Reflexo e beneficiária de sucessivas políticas econômicas e fiscais que privilegiam a concentração de renda, a exibição comercial abrange apenas 8% dos municípios brasileiros, concentra-se nos shoppings, no centro-sul, em algumas cidades maiores e pratica preços que reduzem o cinema a um entretenimento privativo das classes média e média alta. Nesse espaço restrito e seletivo os filmes brasileiros atingem uma taxa média de ocupação que raramente excede os 8%. E nos demais segmentos do mercado - televisões, locadoras, comércio de fitas e DVDs, novas mídias – a participação de nossa produção audiovisual independente é ainda mais restrita.
A efêmera elevação de nosso percentual para 22% dos ingressos vendidos em 2003, fruto da união entre as majors e a Globo Filmes, foi saudada pela grande mídia como a prova de que a solução para o cinema brasileiro estaria na concentração de recursos em filmes de grande apelo comercial. Para realizá-los, os pólos mais fortes do sistema - justamente os que mais pressão fizeram contra a regulamentação – utilizaram o horário nobre de televisão e as vantagens oferecidas pela legislação de incentivos fiscais.
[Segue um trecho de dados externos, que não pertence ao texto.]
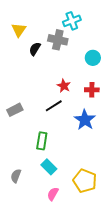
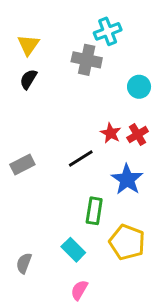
black semicircle: (35, 49) -> (28, 79), moved
red star: (64, 86) -> (111, 133), moved
red cross: (92, 90) -> (138, 135), turned -32
green rectangle: (42, 141) -> (94, 211), moved
yellow pentagon: (85, 181) -> (127, 242), moved

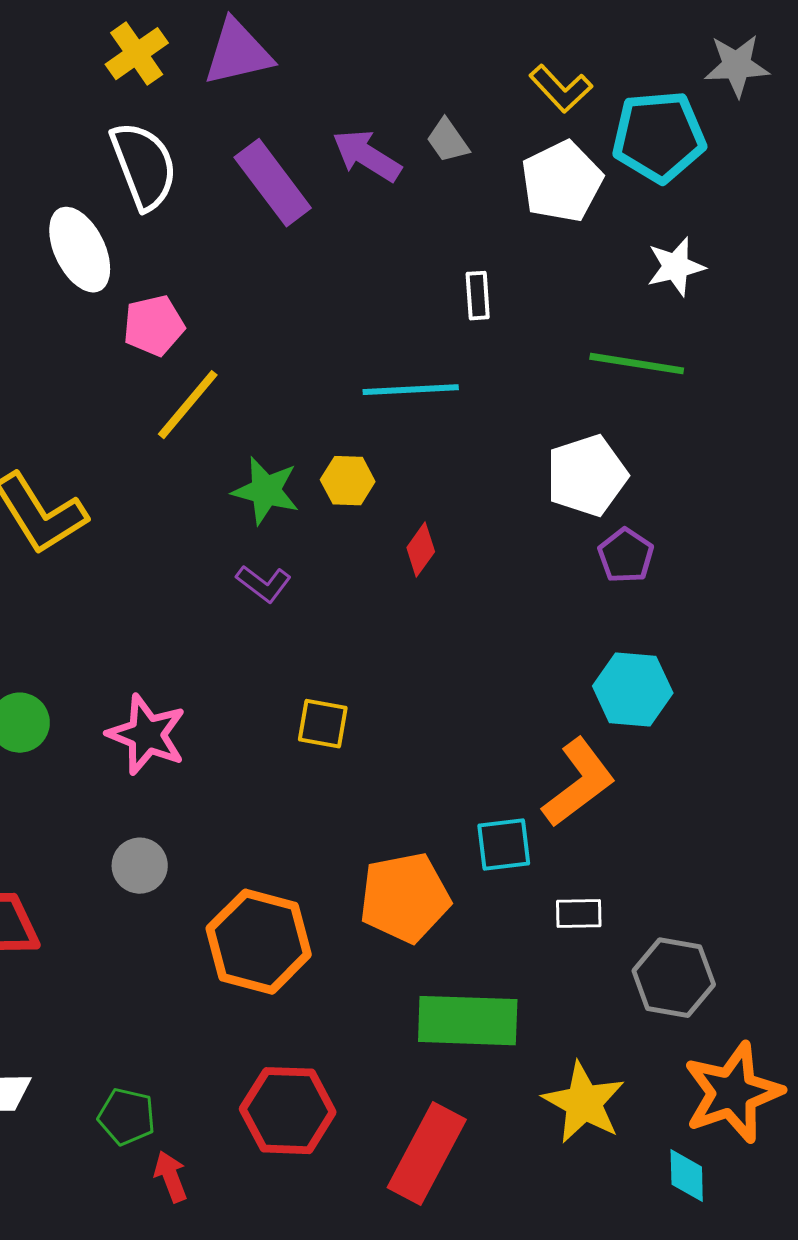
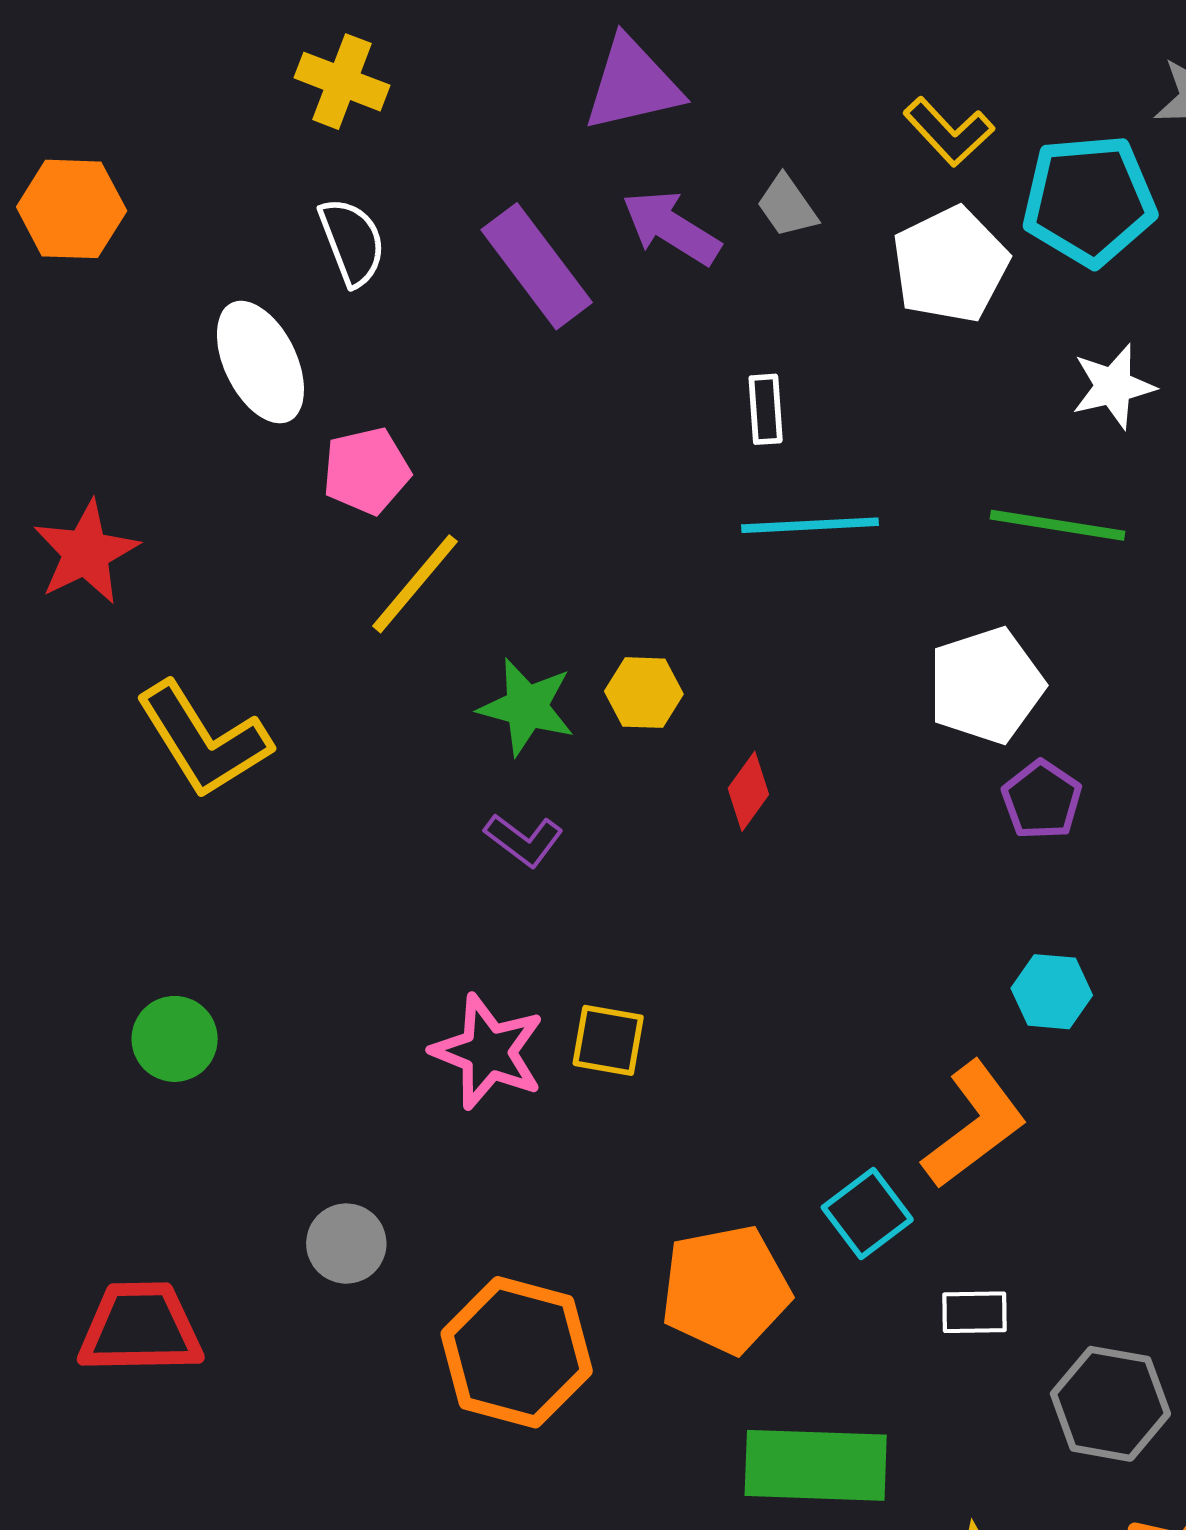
purple triangle: (238, 53) -> (632, 84), moved
yellow cross: (137, 54) -> (342, 82), turned -34
white semicircle: (144, 166) -> (352, 242), size x0.7
white rectangle: (478, 296) -> (766, 409), moved
cyan line: (411, 390) -> (810, 525), moved
cyan hexagon: (633, 690) -> (1052, 992), size x0.7
pink star: (147, 735) -> (488, 1052), moved
cyan square: (504, 845) -> (867, 1213), turned -30

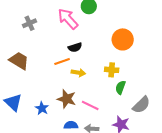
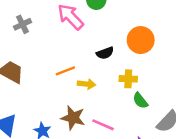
black semicircle: (75, 47) -> (105, 53), moved
green semicircle: (120, 87) -> (140, 101), turned -56

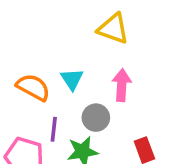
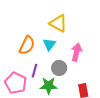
yellow triangle: (113, 29) -> (58, 23), moved
orange semicircle: (33, 87) -> (27, 45), turned 78

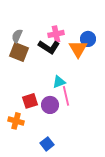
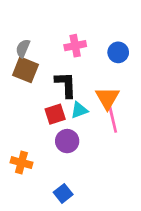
black L-shape: (49, 47) -> (66, 85), moved, turned -125
orange triangle: (78, 49) -> (107, 98), moved
pink line: (66, 96) -> (113, 120), moved
red square: (30, 101) -> (55, 114), moved

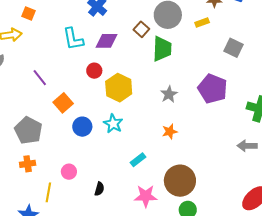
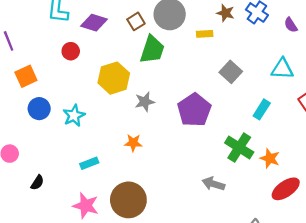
yellow hexagon: (119, 88) -> (114, 78), moved

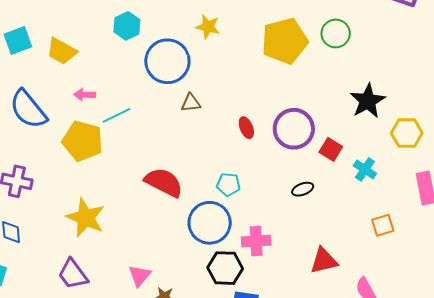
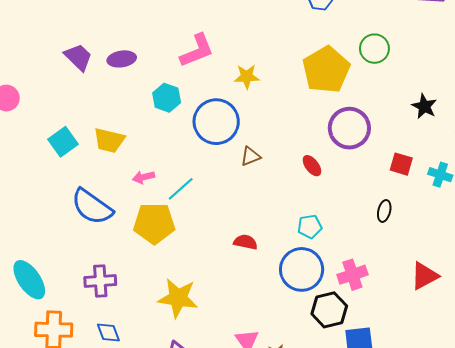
black star: (368, 101) -> (424, 106), size x0.7
purple circle: (294, 129) -> (349, 128), moved
red semicircle: (164, 182) -> (245, 242), size x0.6
black ellipse: (303, 189) -> (384, 211), turned -40

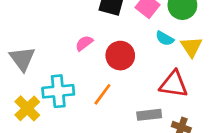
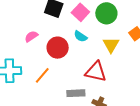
cyan semicircle: (165, 38) -> (81, 36), moved

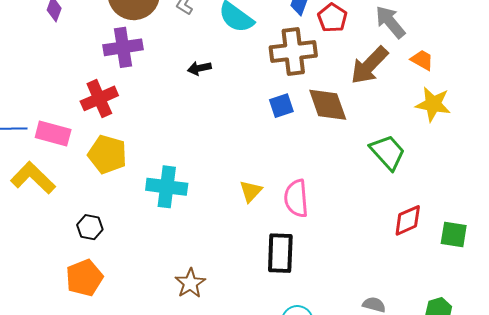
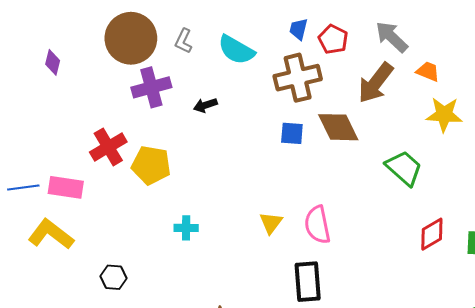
purple cross: (123, 47) -> (151, 87), moved
blue square: (281, 106) -> (292, 133), turned 30
yellow pentagon: (107, 154) -> (151, 165), moved
cyan cross: (167, 187) -> (186, 228), size x0.6

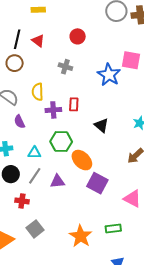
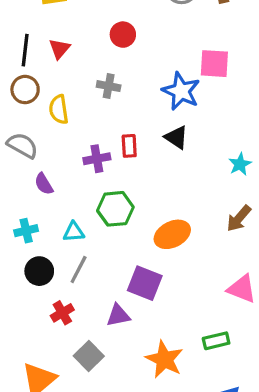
red triangle: (38, 41) -> (59, 49), turned 40
yellow semicircle: (38, 92) -> (59, 109), moved
black triangle: (101, 125) -> (176, 137), moved
orange ellipse: (82, 160) -> (172, 234), moved, turned -65
purple triangle: (57, 181) -> (118, 315), moved
purple square: (97, 183) -> (145, 283), moved
red cross: (22, 201) -> (62, 313), turned -32

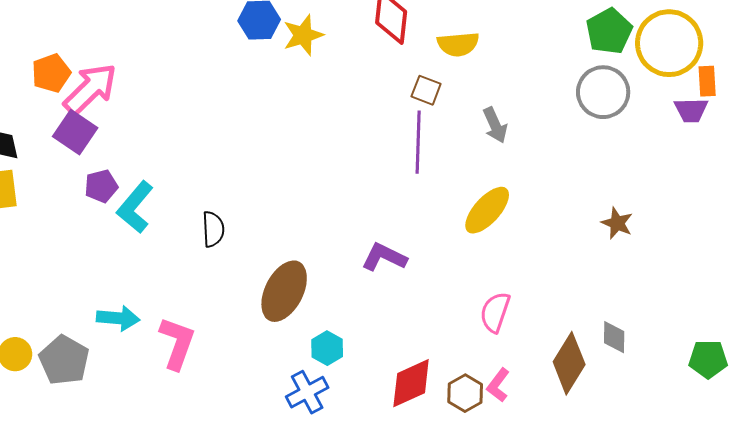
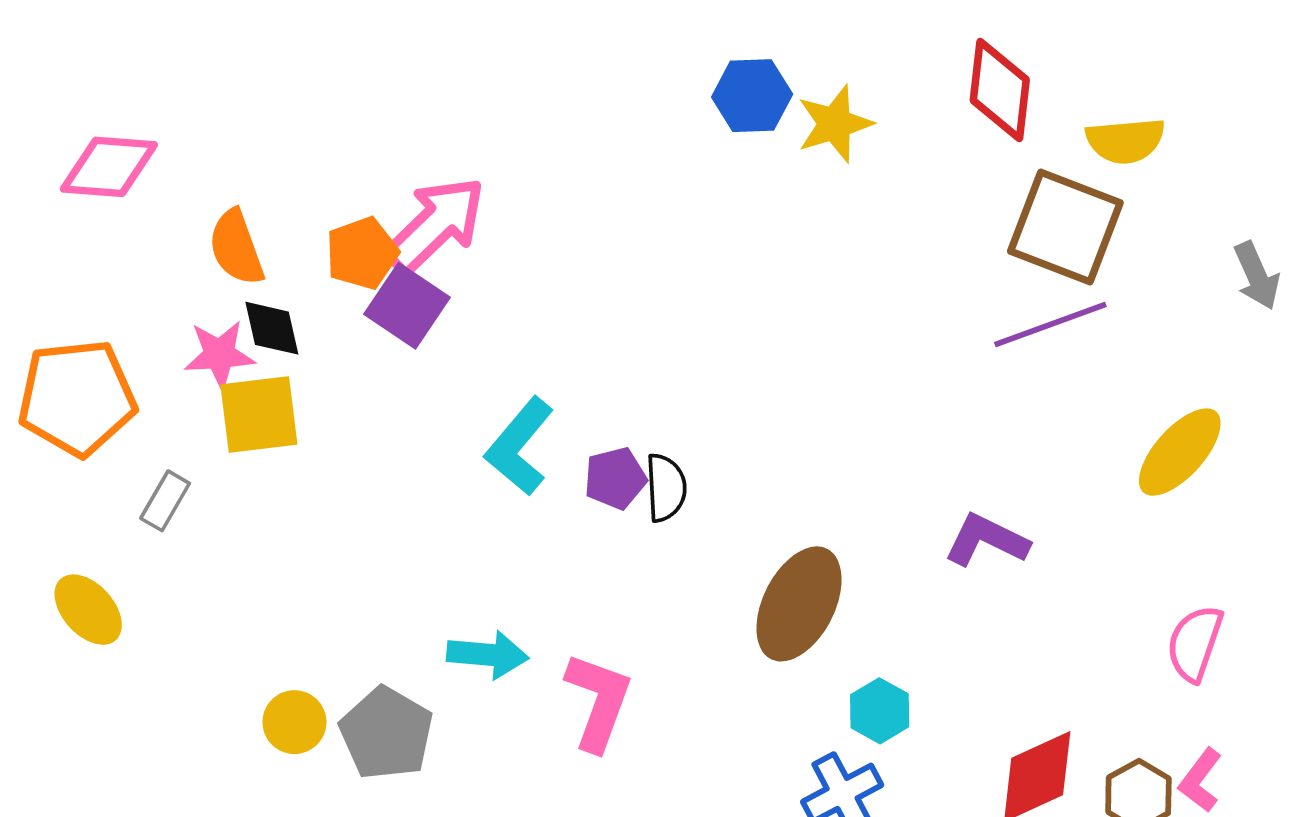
orange pentagon: (51, 73) -> (362, 253), moved
brown square: (426, 90) -> (1065, 227), size x2.0
gray arrow: (495, 125) -> (1257, 276), moved
purple line: (418, 142) -> (1050, 324), turned 68
purple pentagon: (101, 186) -> (615, 478), moved

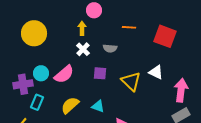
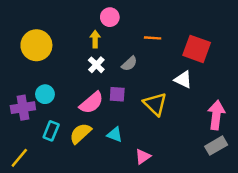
gray semicircle: (110, 48) -> (129, 64), turned -48
white triangle: (156, 72) -> (183, 80), moved
pink semicircle: (64, 74) -> (91, 103), moved
cyan rectangle: (37, 102) -> (51, 131), moved

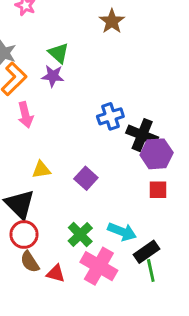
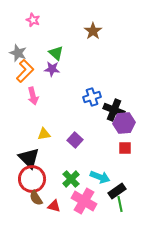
red circle: (24, 234) -> (32, 179), size x1.4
A realidade mostra que a bilheteria desses filmes raramente cobre seus custos, pois a estrutura de comercialização e o sistema de divisão de renda só permitem lucros para filmes que não precisam abater seus custos no mercado interno. Filmes importados, portanto.
Se o sucesso dessas produções foi atribuído à eficiência do chamado cinema industrial ou de mercado, a posterior retração do público e a rápida exaustão do modelo foram divulgadas como uma crise do cinema brasileiro como um todo. Pouco foi dito sobre a maior parte da nossa produção, que evidentemente não entrou em crise porque continuou mantendo nossa média em 8%, mesmo sendo mal distribuída, mal programada e mal exibida – quando exibida.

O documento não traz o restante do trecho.